The UK has witnessed a historic medical milestone with the birth of the first baby conceived using the three-person DNA technique. This scientific achievement has opened the doors to new possibilities in the field of reproductive medicine and has generated an ethical debate around the implications of this technique.
The baby was born in a London hospital through a process called mitochondrial donation treatment (MDT). This technique allows parents to transmit their genetic material to the embryo, avoiding hereditary mitochondrial diseases.
Free of harmful mutations
This revolutionary technique involves the use of egg tissue from healthy female donors to create embryos through In Vitro Fertilization (IVF) free of harmful mutations.
During the process, embryos are formed by combining sperm and eggs from the biological parents. In addition, small structures similar to batteries called mitochondria, which come from the donor egg, are incorporated. As a result, the baby has about 99.8% of the DNA of its biological parents. However, there is a small amount of genetic material from the donor, approximately 37 genes in all.
Mitochondrial DNA is passed from mother to child and represents only 0.1% of the child’s genetic inheritance. If doctors detect abnormalities in the biological mother’s mitochondria, mitochondrial donation treatment may be a viable solution.

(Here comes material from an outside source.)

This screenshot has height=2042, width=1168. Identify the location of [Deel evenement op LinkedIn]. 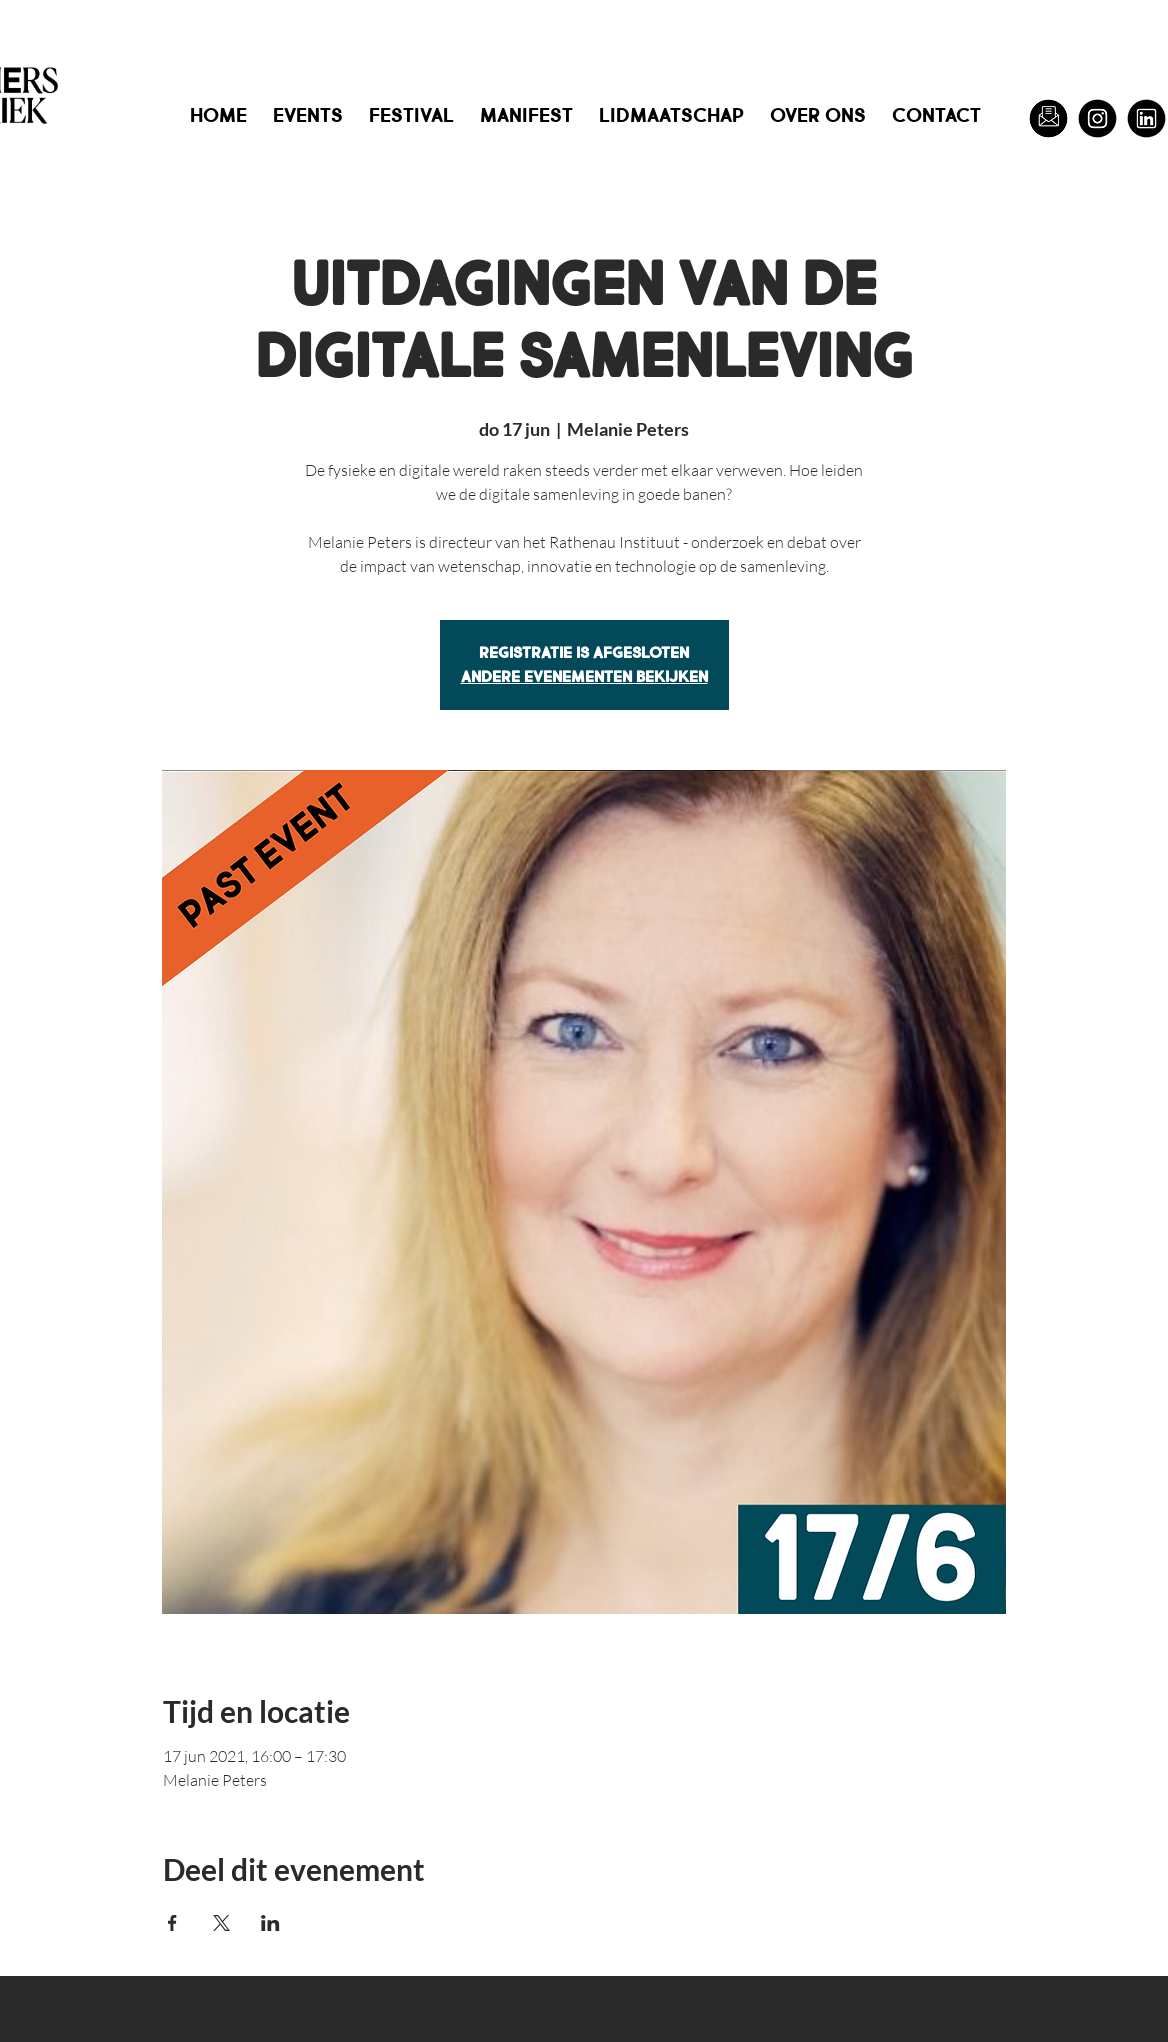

Until now, the clinical experience in the treatment of mitochondrial donation is encouraging, but experts warn that the number of registered cases is still limited to draw definitive conclusions about its safety and efficacy.
The birth of the first baby with DNA from three people has sparked a wide ethical and scientific debate in the UK and internationally. While some experts applaud this breakthrough in reproductive medicine as an opportunity to prevent devastating hereditary diseases, others express concern about the ethical implications and possible long-term effects.